NEC Introduces Facial Recognition on Their Laptops

JWhite
Fingerprint recognition is the most usual security feature that laptops are offering today. In 2006, Lenovo incorporated a facial recognition system on their laptops that takes a snapshot of the user and digitally maps it so that it will become the laptop's password. Though not a new technology, the Japanese firm NEC is introducing facial recognition on their laptops and claims that their system is more accurate than their competitor's products. NEC calls their new security feature, "NeoFace" which is a combination of eye zone extraction and facial recognition to help identify the user of the laptop.

Originally, the "NeoFace" technology was developed by NEC for security applications like prison management, corporate security or border control so that fingerprint recognition could be eliminated. Just last July, NEC's facial recognition technology was used in an automated border control system in the Hong Kong-Shenzhen border to identify people while inside their cars. The system reads a car's license plate and then compares the driver's face with the registered driver's ID.

NEC is now introducing the "NeoFace" on their LaVie C and Lavie L series of laptops. The program works when a user configures a profile with three photographs of their face. When the user logs-in, the 2 mega pixel camera on the laptop will scan their facial features.

The system then uses a matching method to determine the identity of the person logging-in. According to NEC, "Neoface" can perform accurate matching even when the user wears glasses, hats, had a new haircut or facial hair, or wears a different facial expression. NEC however adds that the ability to distinguish between identical twins is still speculative.

Atsushi Sato, head researcher at NEC explains, "NeoFace uses a technology called 'adaptive region mixed matching,' which focuses on 'segment regions' with a high degree of similarity for matching.
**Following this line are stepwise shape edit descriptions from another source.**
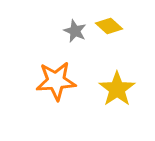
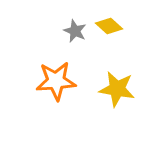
yellow star: rotated 27 degrees counterclockwise
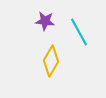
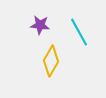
purple star: moved 5 px left, 4 px down
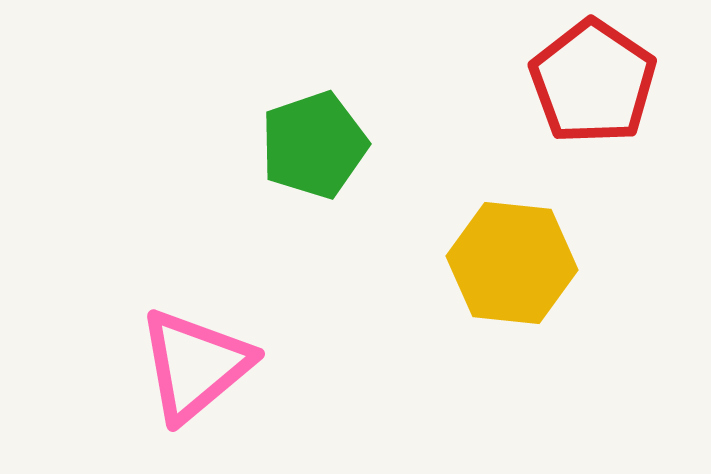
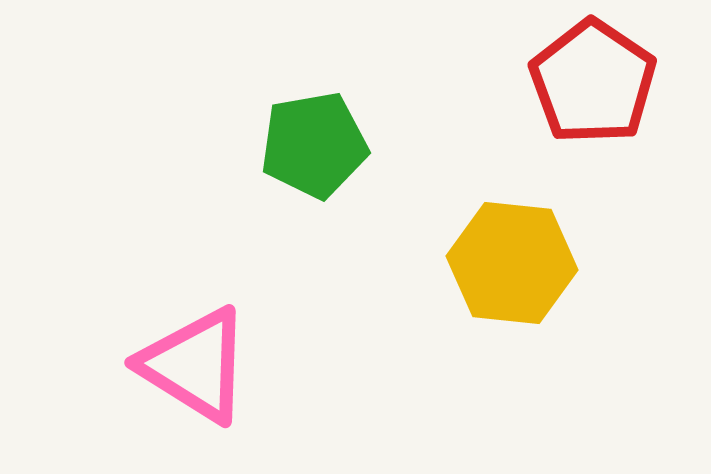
green pentagon: rotated 9 degrees clockwise
pink triangle: rotated 48 degrees counterclockwise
Other makers' products make judgments based on a number of combined characteristics, such as the distance between the eyes and the nose, or the nose and the mouth. But this creates a problem, because if even one of these segments is missing, the accuracy drops dramatically."

Sato adds that Neoface divides the input image and the registered image into small segments and focuses only on the segments that are highly similar. According to Sato, this will enable NeoFace to achieve higher authentication accuracy than their competitor's products even if the user's face is hidden by a mask or sunglasses.

According to Kazuyori Miyaoka of NEC's Business Promotion Department, NEC is currently researching other forms of authentication methods like using the shape of the ears, patterns of blood vessels on the back of the hand, a persons' walk, smell, DNA, and even keystroke habits when using a keyboard.

The LaVie C and LaVie L will be available in the Japanese market in September with prices ranging from ¥150,000 to ¥310,000.